In an interministerial instruction dated 15 December 2020, the French Minister of Solidarity and Health and the French Minister of the Interior outlined the first stage of the COVID-19 vaccination campaign. This instruction is based on an opinion from the Haute Autorité de Santé and defines as a priority those people likely to develop serious or fatal forms of the disease: i.e. elderly people residing in long-term care facilities and services as well as in other accommodation facilities, and professionals working there who themselves present an increased risk (over 65 years of age and/or presence of co-morbidity). In January, priority was extended to include all over 75 years of age and those with certain illnesses.
The Robin des Lois association has asked the Conseil d’Etat’s urgent applications judge to order the Prime Minister to modify this instruction so that all inmates in prisons are included in this first phase.
The most at-risk inmates are already beginning to benefit from vaccination.
The judge found that the inmates identified as priority individuals, particularly the elderly, were included in the first stage of vaccination. The judge also noted in this respect that the prison administration had already initiated the campaign in its prisons.
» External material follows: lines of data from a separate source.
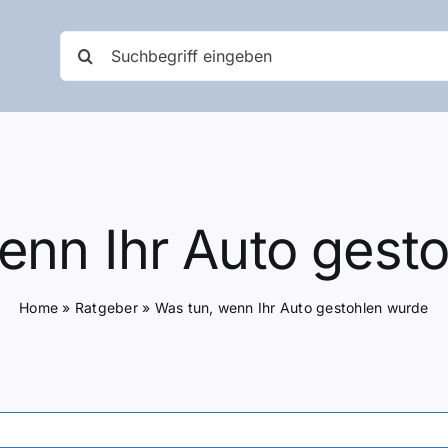
Suche
nach:
enn Ihr Auto gest
Home
»
Ratgeber
»
Was tun, wenn Ihr Auto gestohlen wurde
Thus, the situation of inmates in prisons is taken into account on an equal footing with the rest of the population in the context of the vaccination campaign.
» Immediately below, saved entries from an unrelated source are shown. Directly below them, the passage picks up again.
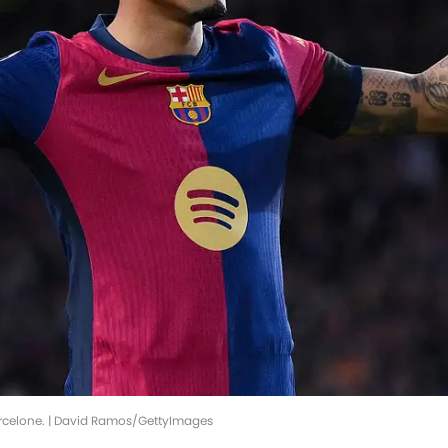
arcelone. | David Ramos/GettyImages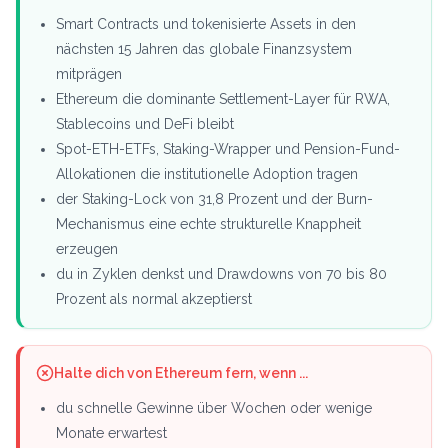
Smart Contracts und tokenisierte Assets in den
nächsten 15 Jahren das globale Finanzsystem
mitprägen
Ethereum die dominante Settlement-Layer für RWA,
Stablecoins und DeFi bleibt
Spot-ETH-ETFs, Staking-Wrapper und Pension-Fund-
Allokationen die institutionelle Adoption tragen
der Staking-Lock von 31,8 Prozent und der Burn-
Mechanismus eine echte strukturelle Knappheit
erzeugen
du in Zyklen denkst und Drawdowns von 70 bis 80
Prozent als normal akzeptierst
Halte dich von Ethereum fern, wenn ...
du schnelle Gewinne über Wochen oder wenige
Monate erwartest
Inmates do not appear to be at greater risk of developing serious or fatal forms of the disease.
The Conseil d’Etat’s urgent applications judge found that there is nothing today to establish that, because of their imprisonment, the inmates would have a greater risk than the rest of the population of developing the most serious forms of COVID-19. The judge also observed that, given the state of scientific knowledge, the effectiveness of the vaccine against the risk of transmission of the disease has not been established, which justifies that its use should be reserved as a matter of priority for persons likely to develop the most serious forms. Finally, the judge observed that the prison administration has taken measures to limit the spread of the virus (compliance with social distancing measures, distribution of masks, isolation of infected individuals, screening campaigns), and that prisoners, like other persons living in communities (psychiatric facilities, shelters, etc.), are included in the fourth phase of the vaccination campaign, before the rest of the adult population, which is included in the fifth phase.
For all these reasons, the Conseil d’Etat’s urgent applications judge ruled that, despite the particular attention required in prisons, the decision not to include all prisoners among the priority groups for the first phase of the vaccination campaign does not constitute a clearly unlawful infringement of a fundamental freedom. The judge therefore rejected the association's request.